Man with "Groundhog Day" amnesia relives day at the dentist over and over

Imagine reliving the day of a dental appointment every day, endlessly. Doctors say one amnesia patient in Northern England is doing just that.

Every morning, the 38-year-old man he wakes up thinking it is the day of the dental appointment in 2005 when his rare form of amnesia began. According to a case study published in the journal Neurocase, "Each morning he is surprised to wake up in his mother's house [where he now lives]. He wakes up believing that he should still be in the military, stationed abroad. Every day he thinks it is the day of the dental appointment" -- an experience reminiscent of the movie "Groundhog Day."

"One of our reasons for writing up this individual's case was that we had never seen anything like this before in our assessment clinics," lead researcher Dr. Gerald Burgess, lecturer in Clinical Psychology at the University of Leicester, said in a statement. "We do not know what to make of it."

The strange story began in March 2005, when the man went to the dentist's office for root canal surgery and had an injection of local anesthetic. After the hour-long procedure he was pale, slow and minimally responsive. "A vasovagal incident was suspected," the study says, referring to the vagus nerve and a possible disruption in its role regulating heart rate and blood pressure.

The man was taken to the hospital where he remained for several weeks, unable to remember anything for longer than 10 minute intervals. Eventually, those periods of memory expanded to 90 minutes, where they have been stuck ever since.

After several tests that indicated the otherwise healthy man did not have brain damage, but did have psychological disfunction, doctors ruled out some common forms of amnesia and diagnosed him with a rare form of "anterograde" amnesia, meaning the inability to form new memories. They do not believe the condition was caused by the anesthetic.

Anterograde amnesia is usually accompanied by brain damage, which this man did not have. They say the onset of the condition included "complete and profound forgetting" after the first night's sleep following the dental surgery. This form of the condition may need its own new category.

No other cases exactly like it have been documented, the researchers say, but the study cites four other cases that they think may have factors in common.

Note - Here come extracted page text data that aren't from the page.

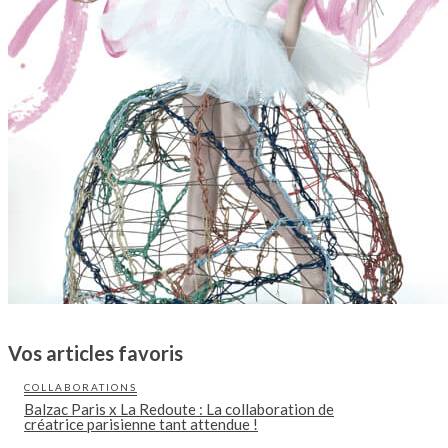
Vos articles favoris
COLLABORATIONS
Balzac Paris x La Redoute : La collaboration de
créatrice parisienne tant attendue !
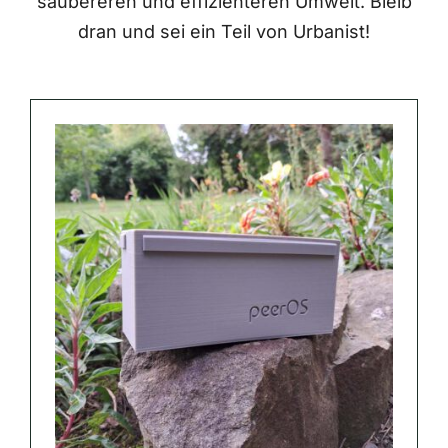
saubereren und effizienteren Umwelt. Bleib
dran und sei ein Teil von Urbanist!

Though the man still understands his identity and has maintained his intelligence, he has to use an electronic diary to remind him about important parts of his life and tasks he has to manage. He remembers his family members, "though he expects everyone to still be the age they were in March 2005," the study says. "If asked, he may say, 'I know I have a memory problem,' or 'I think it is March 2005, but it is not.'"

The man has only been able to make one lasting new memory in the past decade, the realization of his father's death. His doctors suggest the personal and emotional significance of the loss of his father could have affected his brain in different ways and triggered a permanent emotional tie to the memory that can last beyond the 90 minute limit.

The researchers suspect the man's amnesia is possibly the result of a breakdown in his brain's ability to process molecules, specifically, a failure of mRNA protein synthesis, which is usually involved in memory consolidation and making permanent memories.

They say much more study is needed to understand this rare and disturbing case and figure out why such memory disruptions happen. "I don't think that at this point the dental anaesthetic or root canal can be blamed," said Burgess. "I feel the story lies elsewhere, but that the preceding incident needed to be documented and not ignored."